In the 16th century, in almost the entire territory of the Polish-Lithuanian Commonwealth, the bison was found in many forests. They were one of the last places of their natural occurrence in Europe, not counting the bison living in the mountains of the Caucasus. Until the end of the 18th century, free-living representatives of the species were known only from the Białowieża Primeval Forest. The next century was favourable for the then existing population, although the animal was kept mainly for hunting attractiveness, reserved for royal needs. At the beginning of the 20th century, the Białowieża herd had about 700 animals, which was an excessive density of this species for the forest area. At the turn of the 19th and 20th centuries, the beginning of the so-called second breeding sub-line begins: the Pszczyna line, from which the bison brought to Sycowice originate. Bison breeding in the Pszczyna forests (PL line) dates back to the times of Tsar Alexander II. In 1865, the prince of Pszczyna, Jan Henryk XI Hochberg, exchanged with the Russian tsar 20 deer captured in the Pszczyna forests for 4 Białowieża bison. The descendants of these bison remained under the care of the Dukes of Pszczyna until 1936. It is worth emphasizing at this point that the Pszczyna breeding was in fact based on 12 founders of Białowieża origin. This stock consisted of:

  • The four aforementioned bison that came from Białowieża in 1865,
  • Further five bison, which also came from Białowieża, but in 1893,
  • Two males from the Berlin Zoo and one from Dresden, transported in 1909.

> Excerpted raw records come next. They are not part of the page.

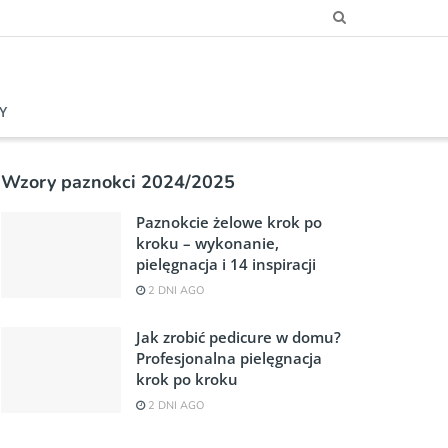
Y
Wzory paznokci 2024/2025
Paznokcie żelowe krok po
kroku – wykonanie,
pielęgnacja i 14 inspiracji
2 DNI AGO
Jak zrobić pedicure w domu?
Profesjonalna pielęgnacja
krok po kroku
2 DNI AGO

The PL line developed dynamically and in 1918 reached the number of 74 units. During this period, there was already a sharp decline in the population of free-living bison in the Białowieża Forest. It was mainly a consequence of poaching and conducted military operations. In 1919, the last bison died in the Białowieża Forest. A similar fate was shared by the Pszczyna herd, except that three animals survived the First World War; however, only two were capable of producing offspring. The herd of Pszczyna developed despite another period of war and the change of owners until 1954, when as a result of infection of the animals with foot-and-mouth disease outside, all of them, 19 at that time, died. In the mid-1960s, an initiative was taken to rebuild the Pszczyna line, which continues to develop today. Maintaining the continuity of the Pszczyna line was possible thanks to the fact that some of the animals were taken to other centres in advance. Bison from this centre came to Sycowice in May 2012; three females: Pladora, Platynka and Plątka, and one male: Plarip. They became the basis for the development of a new herd – the first in centuries in the Lubuskie Region. It can be said that after five centuries, thanks to the efforts of the Institute of Applied Ecology in Skórzyn, the European bison reappeared in this region.